Паралогические метафоры – это магические метафоры, потому что они освобождают нас от шаблонов мышления. В западной магической традиции существует концепция паролей к разным уровням посвящения. Все эти пароли были опубликованы почти сто лет назад, поэтому не могут больше выполнять функции паролей, то есть идентифицировать членов группы или определенного класса людей. Вместо этого они могут рассматриваться как символические заместители метафор, усвоенных на данном уровне посвящения и разбивающих цепи наших собственных, неосознанных метафор. Точно так же паралогические метафоры некоторых заклинаний способны освободить нас от метафор привычных. Например, великий бард Талиесин демонстрирует свою свободу от всех ограничивающих метафор:
I have been a blue salmon,I have been a dog, a stag, a roebuck on the mountain,A stock, a spade, an axe in the hand,A stallion, a bull, a buck….I have been dead, I have been alive.I am Taliesin [71] .Какова бы ни была первоначальная цель Талиесина, этим заклинанием он расплетает семиотическую сеть вокруг своей личности и становится чем-то новым. Мы можем воспользоваться этим приемом: выбрать что-то в своем окружении и объявить себя этой вещью или создать список случайных имен и поразмышлять о том, как они связаны с нами в метафорическом смысле.
71
Taliesin. I Am Taliesin. I Sing Perfect Metre. Ifor Williams, trans., 1999. http://www.cs.rice.edu/~ssiyer/minstrels/poems/175.html.
Я был синим лососем,
Я был собакой, оленем, косулей на горе,
Бревном, лопатой, топором в руке,
Жеребцом, быком, козлом…
Я был мертвым, я был живым.
Я Талиесин. – Примеч. пер.
Повторение
Еще одной характерной особенностью заклинания, на которой я бы хотел остановиться, является повторение. Оно свойственно не только заклинаниям, но и устной поэзии в целом. Повторение звуков (рифма), метрических единиц (ритм/метр) или фраз – одна из немногих особенностей поэзии, проявляющаяся во всех культурах. Повторение в обычной поэзии действует успокаивающе, поскольку в жизни мы окружены ритмами и повторениями: смена времен года, дня и ночи, сердцебиение и т. п. Повторение также необходимо и поэтам-магам, так как оно помогает войти в магический транс. Подсознание хорошо откликается на ритмические повторы.

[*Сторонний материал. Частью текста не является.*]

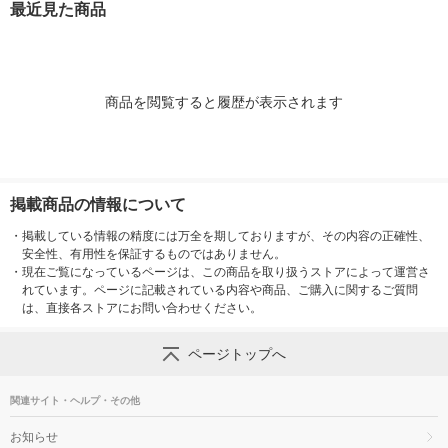
最近見た商品
商品を閲覧すると履歴が表示されます
掲載商品の情報について
・
掲載している情報の精度には万全を期しておりますが、その内容の正確性、
安全性、有用性を保証するものではありません。
・
現在ご覧になっているページは、この商品を取り扱うストアによって運営さ
れています。ページに記載されている内容や商品、ご購入に関するご質問
は、直接各ストアにお問い合わせください。
ページトップへ
関連サイト・ヘルプ・その他
お知らせ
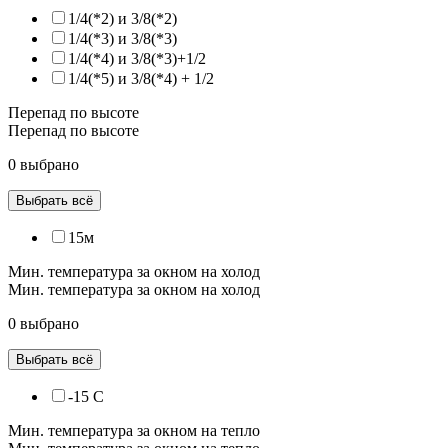
1/4(*2) и 3/8(*2)
1/4(*3) и 3/8(*3)
1/4(*4) и 3/8(*3)+1/2
1/4(*5) и 3/8(*4) + 1/2
Перепад по высоте
Перепад по высоте
0 выбрано
Выбрать всё
15м
Мин. температура за окном на холод
Мин. температура за окном на холод
0 выбрано
Выбрать всё
-15 С
Мин. температура за окном на тепло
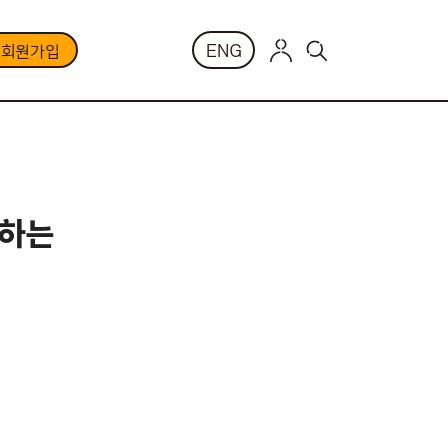
ENG
부회원가입
전하는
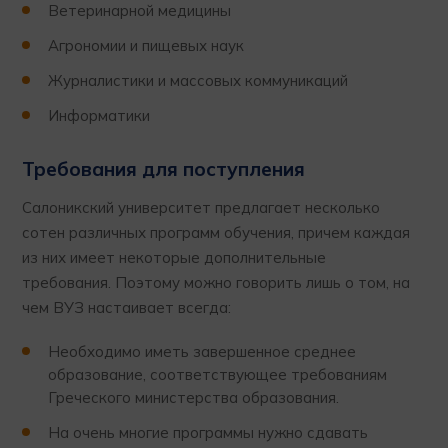
Ветеринарной медицины
Агрономии и пищевых наук
Журналистики и массовых коммуникаций
Информатики
Требования для поступления
Салоникский университет предлагает несколько
сотен различных программ обучения, причем каждая
из них имеет некоторые дополнительные
требования. Поэтому можно говорить лишь о том, на
чем ВУЗ настаивает всегда:
Необходимо иметь завершенное среднее
образование, соответствующее требованиям
Греческого министерства образования.
На очень многие программы нужно сдавать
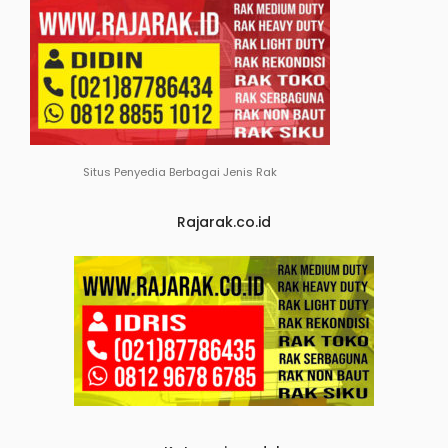
Situs Penyedia Berbagai Jenis Rak
Rajarak.co.id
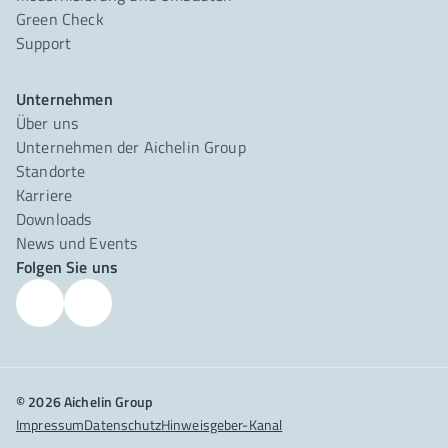
Green Check
Support
Unternehmen
Über uns
Unternehmen der Aichelin Group
Standorte
Karriere
Downloads
News und Events
Folgen Sie uns
© 2026 Aichelin Group
Impressum
Datenschutz
Hinweisgeber-Kanal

Повторение звуков называют рифмой, и это понятие включает в себя не только то, что мы привыкли считать рифмой (и что точнее было бы называть концевой рифмой) – например, кошка/ложка или дверь/поверь, – но и другие звуковые повторы. Ассонанс – это повторение гласных звуков: «Мой дог похож на лорда». Консонанс – повторение созвучных согласных: «Федор не только мудр, но и бодр». Особый тип консонанса и ассонанса – повторение первых звуков. Его называют аллитерацией, и оно широко используется в поэзии: «Легкие листья падают с липы». В ранней английской поэзии аллитерация использовалась согласно строгим правилам. В заклинании можно применять любой из этих звуковых эффектов – с целью подчеркнуть наиболее значимые строки или связать воедино важные идеи.

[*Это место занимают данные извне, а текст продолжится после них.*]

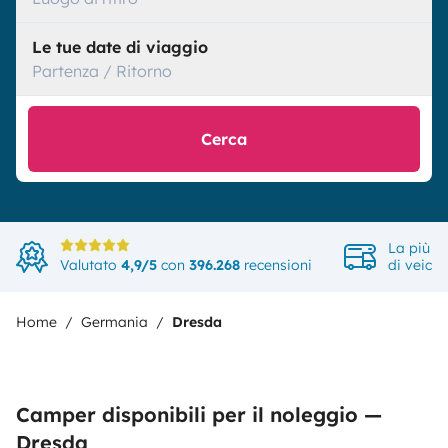
Le tue date di viaggio
Partenza / Ritorno
Cerca
La più a
Valutato
4,9/5
con
396.268
recensioni
di veicol
Home
Germania
Dresda
Camper disponibili per il noleggio —
Dresda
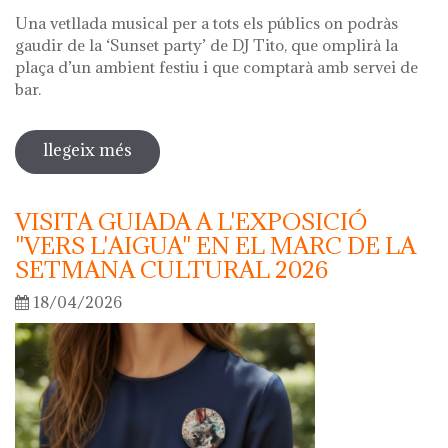
Una vetllada musical per a tots els públics on podràs
gaudir de la ‘Sunset party’ de DJ Tito, que omplirà la
plaça d’un ambient festiu i que comptarà amb servei de
bar.
llegeix més
sobre nit dels museus 2026
VISITA GUIADA A L'EXPOSICIÓ
"VERS L'AIGUA" EN EL MARC DE LA
SETMANA CULTURAL 2026
18/04/2026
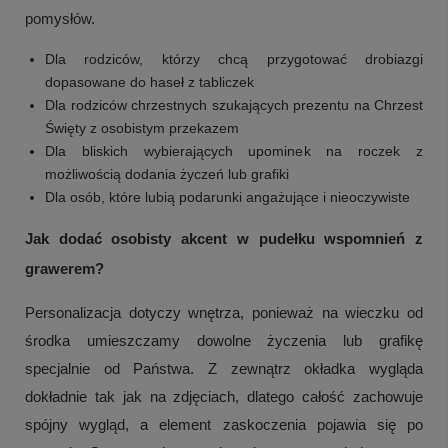
pomysłów.
Dla rodziców, którzy chcą przygotować drobiazgi
dopasowane do haseł z tabliczek
Dla rodziców chrzestnych szukających prezentu na Chrzest
Święty z osobistym przekazem
Dla bliskich wybierających upominek na roczek z
możliwością dodania życzeń lub grafiki
Dla osób, które lubią podarunki angażujące i nieoczywiste
Jak dodać osobisty akcent w pudełku wspomnień z
grawerem?
Personalizacja dotyczy wnętrza, ponieważ na wieczku od
środka umieszczamy dowolne życzenia lub grafikę
specjalnie od Państwa. Z zewnątrz okładka wygląda
dokładnie tak jak na zdjęciach, dlatego całość zachowuje
spójny wygląd, a element zaskoczenia pojawia się po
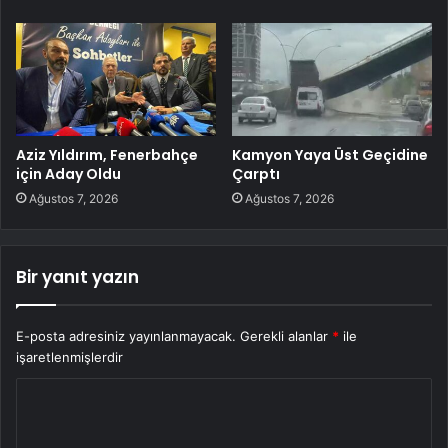
Aziz Yıldırım, Fenerbahçe
Kamyon Yaya Üst Geçidine
için Aday Oldu
Çarptı
Ağustos 7, 2026
Ağustos 7, 2026
Bir yanıt yazın
E-posta adresiniz yayınlanmayacak.
Gerekli alanlar
*
ile
işaretlenmişlerdir
Y
o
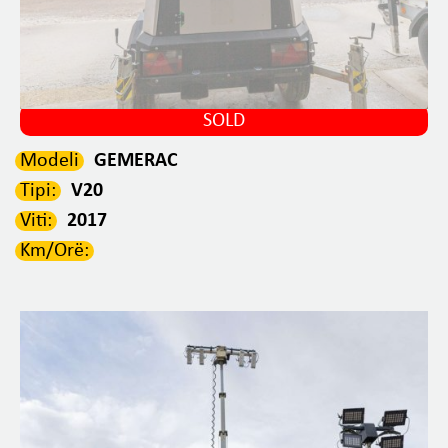
SOLD
Modeli
GEMERAC
Tipi:
V20
Viti:
2017
Km/Orë:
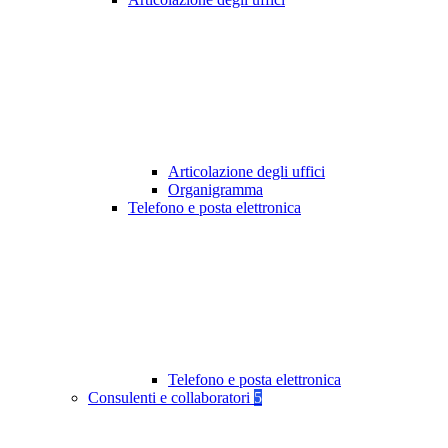
Articolazione degli uffici
Organigramma
Telefono e posta elettronica
Telefono e posta elettronica
Consulenti e collaboratori
5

Повторение метрических элементов может включать в себя чередование ударных и безударных слогов в строгом порядке, как, например, в предложении «Когда мы встретимся опять?», обладающем приятной ритмической регулярностью. Тот или иной порядок ударных и безударных слогов способен придавать определенную окраску сказанному, поэтому одни ритмы кажутся нам таинственными, другие – разговорными и т. д.

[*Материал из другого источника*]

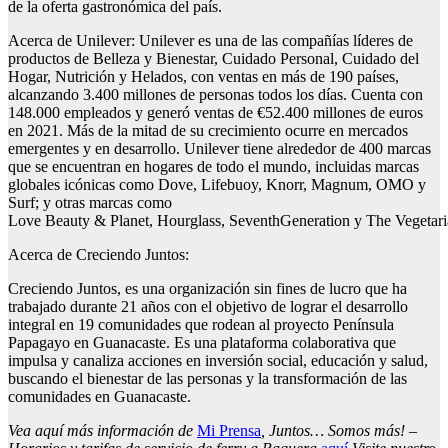
de la oferta gastronómica del país.
Acerca de Unilever: Unilever es una de las compañías líderes de
productos de Belleza y Bienestar, Cuidado Personal, Cuidado del
Hogar, Nutrición y Helados, con ventas en más de 190 países,
alcanzando 3.400 millones de personas todos los días. Cuenta con
148.000 empleados y generó ventas de €52.400 millones de euros
en 2021. Más de la mitad de su crecimiento ocurre en mercados
emergentes y en desarrollo. Unilever tiene alrededor de 400 marcas
que se encuentran en hogares de todo el mundo, incluidas marcas
globales icónicas como Dove, Lifebuoy, Knorr, Magnum, OMO y
Surf; y otras marcas como
Love Beauty & Planet, Hourglass, SeventhGeneration y The Vegetari
Acerca de Creciendo Juntos:
Creciendo Juntos, es una organización sin fines de lucro que ha
trabajado durante 21 años con el objetivo de lograr el desarrollo
integral en 19 comunidades que rodean al proyecto Península
Papagayo en Guanacaste. Es una plataforma colaborativa que
impulsa y canaliza acciones en inversión social, educación y salud,
buscando el bienestar de las personas y la transformación de las
comunidades en Guanacaste.
Vea aquí más información de
Mi Prensa
, Juntos… Somos más! –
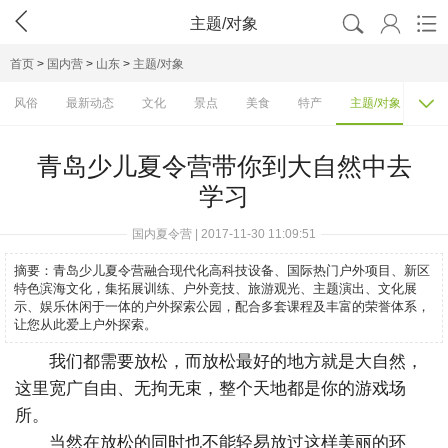




主题/对象
首页
>
国内营
>
山东
>
主题/对象

风俗
最新动态
文化
景点
美食
特产
主题/对象
费
青岛少儿夏令营带你到大自然中去
学习
国内夏令营 | 2017-11-30 11:09:51
摘要：
青岛少儿夏令营融合现代化高科技设备、国际热门户外项目、新区
特色滨海文化，集拓展训练、户外竞技、旅游观光、主题演出、文化展
示、娱乐休闲于一体的户外探索公园，配合多套课程及丰富的荣誉体系，
让您从此爱上户外探索。
我们都需要放松，而放松最好的地方就是大自然，
这里宽广自由、无拘无束，整个天地都是你的游戏场
所。
当然在放松的同时也不能轻易放过这样美丽的环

Повторение фраз или целых строк реже встречается в письменной поэзии, но почти повсеместно распространено в заклинаниях и устной поэзии. Это одна из самых ранних особенностей устной поэзии. Известные как «формулы», эти блоки повторяющихся стихов сплетались поэтами воедино, чтобы можно было воспроизводить текст быстро, не задумываясь над каждым словом. Поэт-исполнитель сосредоточивался на блоках строчек и связывал их, соблюдая размер [72] . Признаки формульной композиции, а также других типов повторения, выполняющих отчасти те же самые функции, присутствуют и в заклинаниях. Повторение целых строчек не только выделяет их для подсознания, благодаря чему и работает заклинание, но и дает поэту время подумать о следующей строке. Такие повторы помогают заклинателю импровизировать.
72
Lord, Albert B. The Singer of Tales. Cambridge, MA: Harvard University Press, 2000.